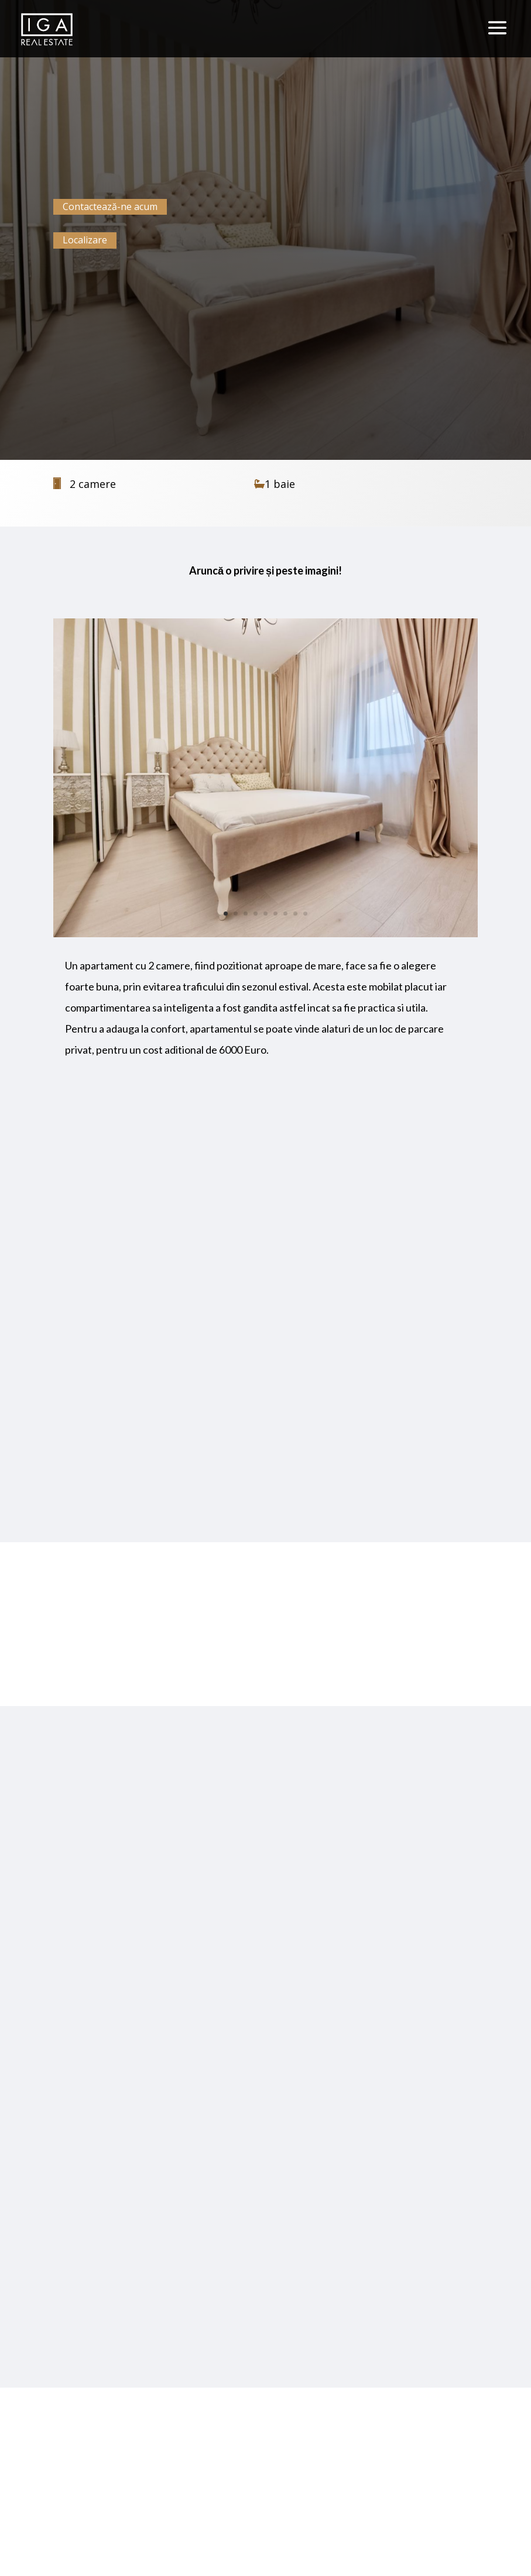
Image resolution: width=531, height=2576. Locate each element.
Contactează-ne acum (110, 206)
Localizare (85, 239)
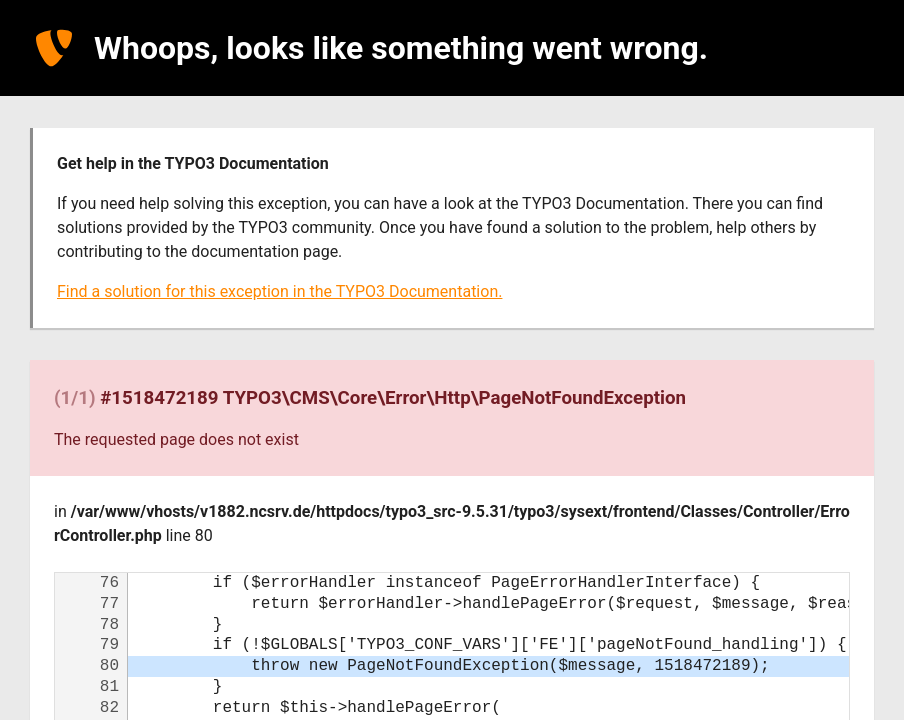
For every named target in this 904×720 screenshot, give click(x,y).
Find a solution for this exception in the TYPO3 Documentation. (279, 291)
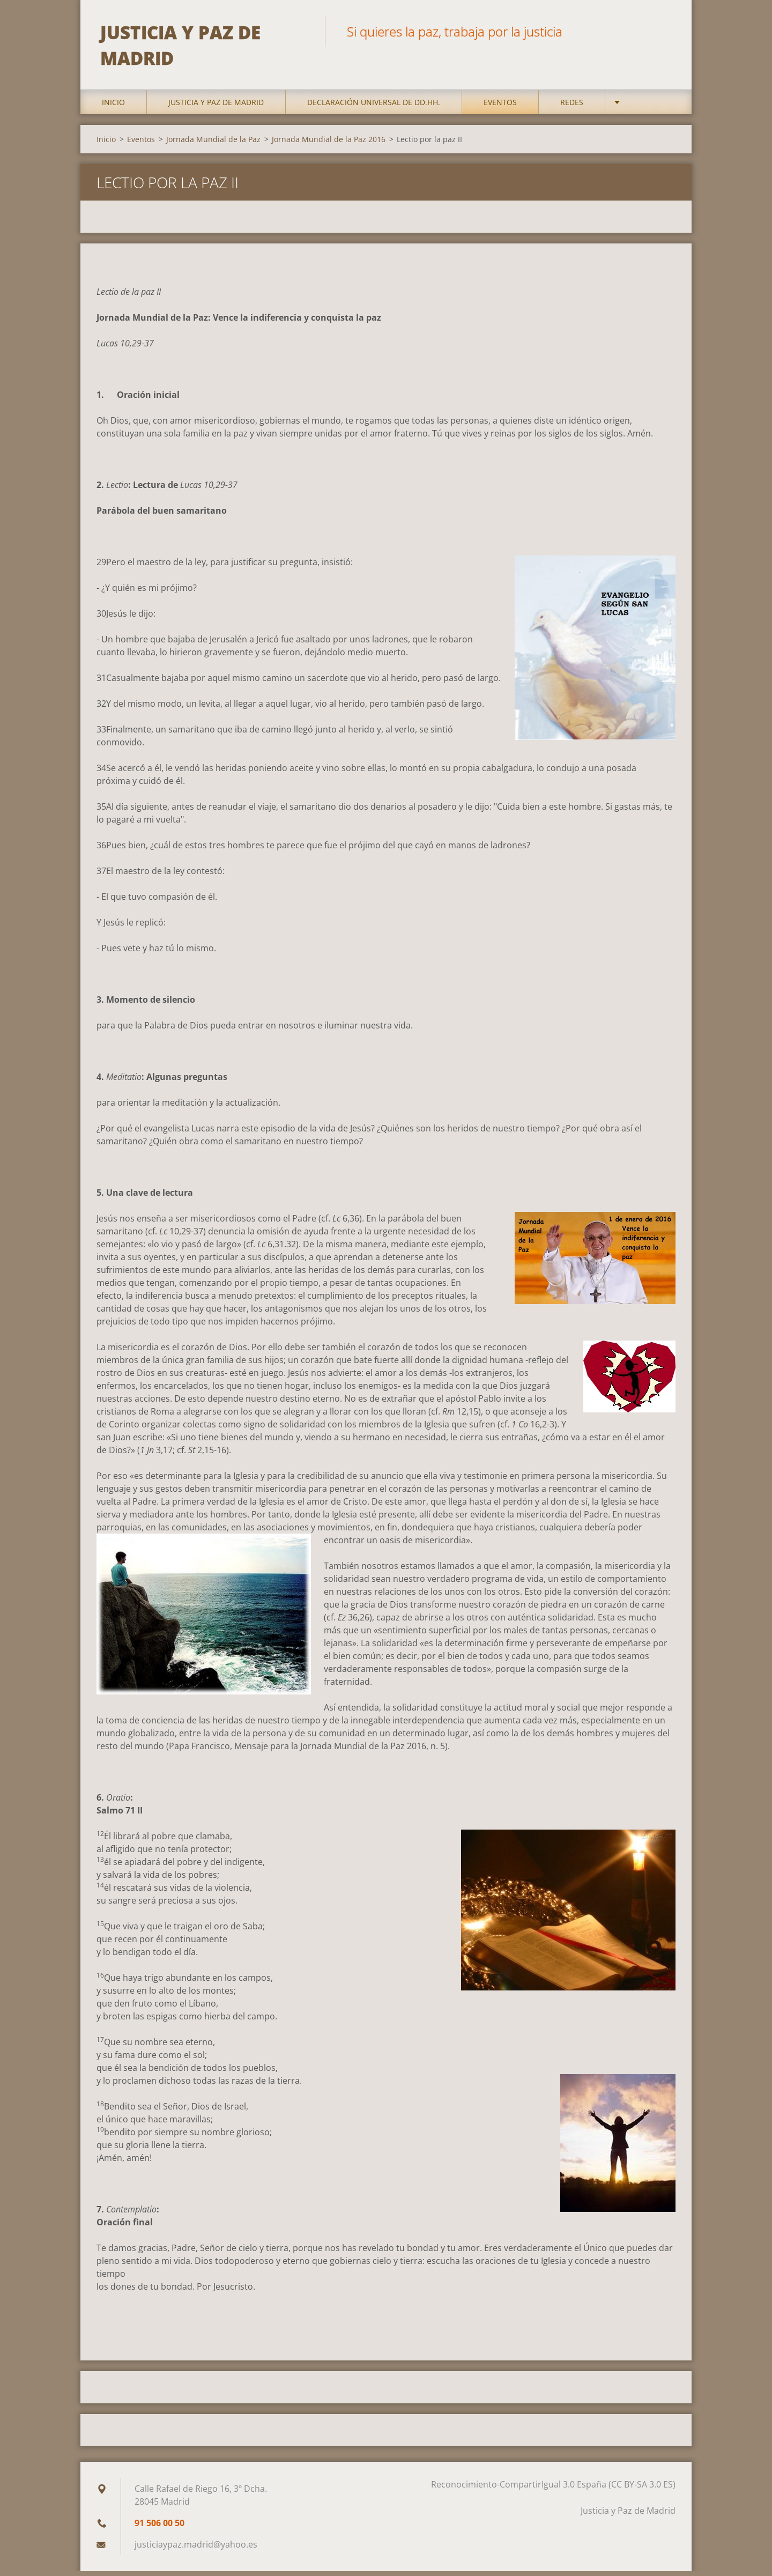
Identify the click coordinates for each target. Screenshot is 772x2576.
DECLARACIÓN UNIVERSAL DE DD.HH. (373, 107)
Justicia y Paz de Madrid (216, 107)
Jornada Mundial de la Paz (213, 144)
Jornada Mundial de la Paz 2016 (328, 144)
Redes (571, 107)
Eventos (500, 107)
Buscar (663, 31)
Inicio (113, 107)
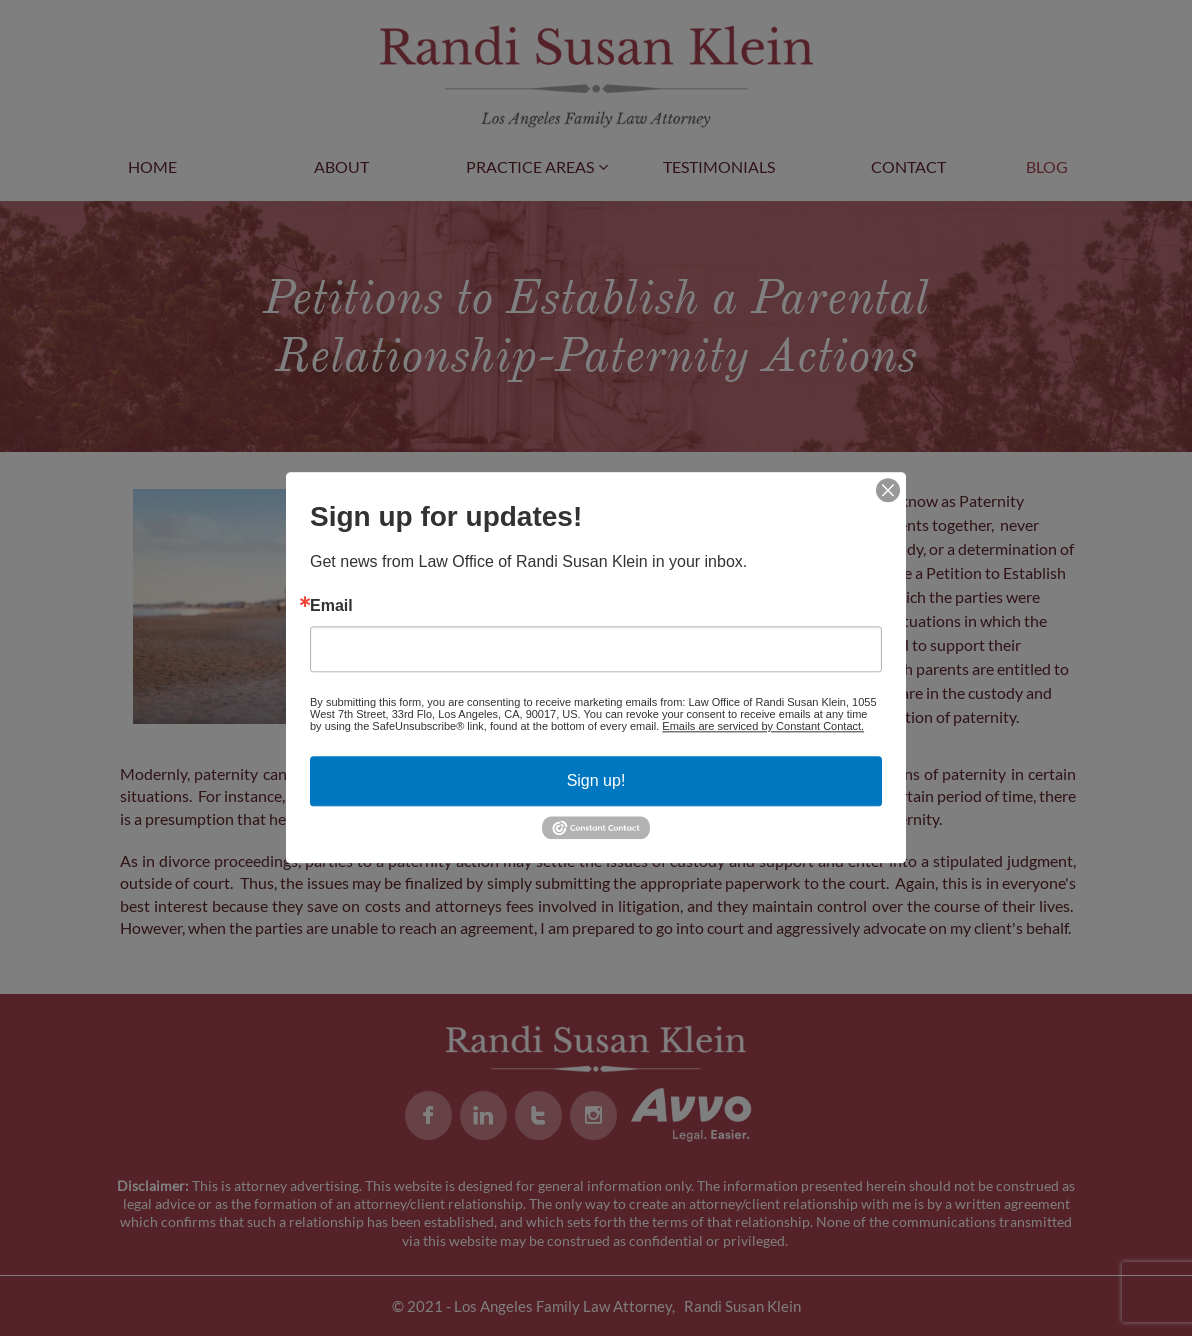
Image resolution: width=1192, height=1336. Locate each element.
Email (331, 606)
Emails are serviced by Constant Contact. (763, 726)
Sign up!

········

> [Problem] Beginning with the line that has "Eventos (500, 107)", repeat each remaining line of the data above word for word, keeping pictures out.

> [Answer to the exercise]
Eventos (500, 107)
Buscar (663, 31)
Inicio (113, 107)
Image resolution: width=1192, height=1336. Locate each element.
Email (331, 606)
Emails are serviced by Constant Contact. (763, 726)
Sign up!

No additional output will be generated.